▶ **INSTRUCTIONS TO FOLLOW**
After finding the line with "that allows employees" in the data below, set down exactly each line through the one with "Around 46 pest", inclusive, and stop there.

[Stored data entries]
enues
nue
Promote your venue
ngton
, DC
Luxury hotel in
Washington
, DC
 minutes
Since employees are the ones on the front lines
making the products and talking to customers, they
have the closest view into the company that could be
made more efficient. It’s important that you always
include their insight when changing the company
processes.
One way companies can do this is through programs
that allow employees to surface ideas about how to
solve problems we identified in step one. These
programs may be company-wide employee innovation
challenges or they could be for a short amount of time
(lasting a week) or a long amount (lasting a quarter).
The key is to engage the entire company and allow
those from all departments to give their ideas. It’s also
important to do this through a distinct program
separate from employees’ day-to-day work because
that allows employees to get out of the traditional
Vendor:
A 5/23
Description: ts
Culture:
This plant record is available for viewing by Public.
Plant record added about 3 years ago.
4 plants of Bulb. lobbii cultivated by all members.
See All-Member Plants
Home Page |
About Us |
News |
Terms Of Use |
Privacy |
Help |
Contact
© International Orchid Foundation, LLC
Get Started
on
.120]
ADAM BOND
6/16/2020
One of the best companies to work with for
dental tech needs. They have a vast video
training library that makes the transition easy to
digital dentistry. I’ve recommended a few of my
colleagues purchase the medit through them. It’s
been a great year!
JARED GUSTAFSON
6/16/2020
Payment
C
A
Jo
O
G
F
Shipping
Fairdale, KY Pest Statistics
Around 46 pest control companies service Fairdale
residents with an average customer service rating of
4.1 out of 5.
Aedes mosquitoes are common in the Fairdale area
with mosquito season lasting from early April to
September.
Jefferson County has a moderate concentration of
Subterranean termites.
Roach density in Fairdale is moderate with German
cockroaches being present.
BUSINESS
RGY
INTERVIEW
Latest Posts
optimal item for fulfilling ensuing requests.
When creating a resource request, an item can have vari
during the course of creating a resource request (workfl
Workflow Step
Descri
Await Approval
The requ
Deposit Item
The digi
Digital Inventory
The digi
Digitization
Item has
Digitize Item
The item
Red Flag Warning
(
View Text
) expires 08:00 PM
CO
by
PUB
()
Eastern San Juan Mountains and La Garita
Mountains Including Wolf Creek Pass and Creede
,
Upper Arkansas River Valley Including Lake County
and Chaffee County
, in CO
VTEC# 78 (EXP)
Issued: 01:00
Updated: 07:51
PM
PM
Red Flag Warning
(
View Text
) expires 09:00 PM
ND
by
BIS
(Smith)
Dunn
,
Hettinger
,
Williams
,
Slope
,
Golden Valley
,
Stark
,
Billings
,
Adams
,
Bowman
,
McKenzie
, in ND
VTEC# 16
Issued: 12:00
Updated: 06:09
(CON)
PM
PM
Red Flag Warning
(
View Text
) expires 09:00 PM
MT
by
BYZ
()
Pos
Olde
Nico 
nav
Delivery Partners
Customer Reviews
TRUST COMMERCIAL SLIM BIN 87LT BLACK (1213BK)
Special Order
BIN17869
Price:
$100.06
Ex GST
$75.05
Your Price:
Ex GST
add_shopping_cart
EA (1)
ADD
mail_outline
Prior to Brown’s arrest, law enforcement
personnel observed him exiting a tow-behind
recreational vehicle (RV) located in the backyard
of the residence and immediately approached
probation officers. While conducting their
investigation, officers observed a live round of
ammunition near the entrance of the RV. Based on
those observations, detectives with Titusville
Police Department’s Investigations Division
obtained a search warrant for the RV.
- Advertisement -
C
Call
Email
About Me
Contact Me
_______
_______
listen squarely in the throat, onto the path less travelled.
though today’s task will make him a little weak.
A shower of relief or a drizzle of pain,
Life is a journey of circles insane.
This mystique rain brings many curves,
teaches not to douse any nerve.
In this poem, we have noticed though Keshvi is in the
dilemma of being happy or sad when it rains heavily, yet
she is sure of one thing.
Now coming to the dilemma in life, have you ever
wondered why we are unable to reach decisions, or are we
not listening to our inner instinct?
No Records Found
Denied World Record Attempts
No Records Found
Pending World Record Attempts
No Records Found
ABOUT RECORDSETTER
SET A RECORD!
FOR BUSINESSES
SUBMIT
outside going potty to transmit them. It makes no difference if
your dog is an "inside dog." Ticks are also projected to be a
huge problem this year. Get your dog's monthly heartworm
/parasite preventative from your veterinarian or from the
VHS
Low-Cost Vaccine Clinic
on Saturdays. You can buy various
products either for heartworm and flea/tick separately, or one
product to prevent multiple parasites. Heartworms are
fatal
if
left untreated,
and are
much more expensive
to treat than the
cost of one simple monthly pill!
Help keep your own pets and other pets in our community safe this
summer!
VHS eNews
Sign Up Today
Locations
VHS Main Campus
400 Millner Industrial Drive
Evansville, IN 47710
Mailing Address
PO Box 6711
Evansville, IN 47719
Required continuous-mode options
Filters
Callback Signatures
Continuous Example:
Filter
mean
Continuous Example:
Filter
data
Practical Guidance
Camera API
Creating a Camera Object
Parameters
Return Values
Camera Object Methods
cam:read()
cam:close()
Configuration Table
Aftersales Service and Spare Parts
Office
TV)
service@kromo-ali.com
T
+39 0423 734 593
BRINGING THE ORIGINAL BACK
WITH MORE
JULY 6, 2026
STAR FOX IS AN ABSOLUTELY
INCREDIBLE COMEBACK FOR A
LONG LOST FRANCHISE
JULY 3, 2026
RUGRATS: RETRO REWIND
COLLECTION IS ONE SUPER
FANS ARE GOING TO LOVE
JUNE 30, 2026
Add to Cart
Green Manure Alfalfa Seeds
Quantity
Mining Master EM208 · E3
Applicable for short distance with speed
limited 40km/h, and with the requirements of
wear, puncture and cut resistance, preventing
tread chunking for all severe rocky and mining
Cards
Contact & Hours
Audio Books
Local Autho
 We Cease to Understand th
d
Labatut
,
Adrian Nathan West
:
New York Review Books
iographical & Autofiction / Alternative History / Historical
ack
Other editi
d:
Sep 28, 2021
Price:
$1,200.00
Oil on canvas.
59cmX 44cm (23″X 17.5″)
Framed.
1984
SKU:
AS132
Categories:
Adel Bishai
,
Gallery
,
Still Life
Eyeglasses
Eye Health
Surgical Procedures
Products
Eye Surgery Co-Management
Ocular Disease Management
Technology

▶ **ANSWER**
that allows employees to get out of the traditional
Vendor:
A 5/23
Description: ts
Culture:
This plant record is available for viewing by Public.
Plant record added about 3 years ago.
4 plants of Bulb. lobbii cultivated by all members.
See All-Member Plants
Home Page |
About Us |
News |
Terms Of Use |
Privacy |
Help |
Contact
© International Orchid Foundation, LLC
Get Started
on
.120]
ADAM BOND
6/16/2020
One of the best companies to work with for
dental tech needs. They have a vast video
training library that makes the transition easy to
digital dentistry. I’ve recommended a few of my
colleagues purchase the medit through them. It’s
been a great year!
JARED GUSTAFSON
6/16/2020
Payment
C
A
Jo
O
G
F
Shipping
Fairdale, KY Pest Statistics
Around 46 pest control companies service Fairdale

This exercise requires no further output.